E a INsegurança Pública é total - estilo matam um hoje deixam dois amarrados para matar amanhã.] Por cinco dias, a reportagem da revista esteve no Sol Nascente. Encontrou pichações alusivas a grupos de bandidos locais, ao PCC e à carioca Amigos dos Amigos (ADA). No entanto, segundo o delegado da 19ª DP, Jonatas José, que atende a favela, os grupos locais foram desmantelados em 2016. “O que há são criminosos isolados, mas não há facção organizada, que controle território, nada disso”, diz.

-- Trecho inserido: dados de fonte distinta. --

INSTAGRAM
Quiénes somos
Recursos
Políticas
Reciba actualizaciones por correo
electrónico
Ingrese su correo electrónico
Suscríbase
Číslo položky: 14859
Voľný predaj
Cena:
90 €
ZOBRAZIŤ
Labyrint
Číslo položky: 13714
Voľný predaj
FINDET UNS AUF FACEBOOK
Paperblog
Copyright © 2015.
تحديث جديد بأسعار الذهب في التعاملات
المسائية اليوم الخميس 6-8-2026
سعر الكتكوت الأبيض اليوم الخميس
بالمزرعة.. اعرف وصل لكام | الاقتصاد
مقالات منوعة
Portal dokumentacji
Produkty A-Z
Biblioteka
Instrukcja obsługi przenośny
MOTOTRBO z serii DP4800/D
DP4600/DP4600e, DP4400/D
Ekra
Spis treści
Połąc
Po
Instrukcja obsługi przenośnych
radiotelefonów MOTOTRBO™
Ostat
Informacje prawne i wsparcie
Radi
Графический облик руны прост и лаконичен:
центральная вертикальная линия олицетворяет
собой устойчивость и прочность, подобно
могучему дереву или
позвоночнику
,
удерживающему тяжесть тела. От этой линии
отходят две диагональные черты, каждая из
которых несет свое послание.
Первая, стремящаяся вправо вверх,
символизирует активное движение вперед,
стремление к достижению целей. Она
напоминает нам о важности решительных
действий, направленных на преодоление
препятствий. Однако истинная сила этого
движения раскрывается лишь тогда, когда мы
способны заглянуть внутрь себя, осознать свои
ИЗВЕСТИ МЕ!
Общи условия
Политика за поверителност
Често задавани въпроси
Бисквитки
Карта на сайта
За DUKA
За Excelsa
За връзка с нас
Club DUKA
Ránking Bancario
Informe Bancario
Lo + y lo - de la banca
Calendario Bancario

Numa ocasião, a reportagem de VEJA foi abordada por três homens armados. Após apresentarem seus distintivos, solicitaram a identificação dos jornalistas. Eram policiais civis à paisana. “Só abram o olho, porque isso aqui é perigoso”, disse um deles. VEJA estava a poucos metros da casa de dona Aparecida. Motoristas de aplicativos também se recusam a entrar em algumas áreas da favela. Apesar de topar conversar com a reportagem, dona Aparecida disse que não quer dar entrevista. Ou melhor: “Lá em cima eles não querem que eu fale”. Perguntada a quem se referia, respondeu: “Michelle”. “Meu filho mais velho disse que se me sequestrarem a ordem é não pagar o resgate e, aí, vão me matar”, assusta-se ela. Dona Aparecida diz que só abriria uma exceção ao apresentador Ratinho. “Se eu falar com o Ratinho, ele vai me levar lá no Planalto… Porque, se você me levar lá, eles vão botar a gente para correr. Mas o Ratinho, não. Eu vi na TV que ele é amigo do Jair. E um dia eu quero ir lá.”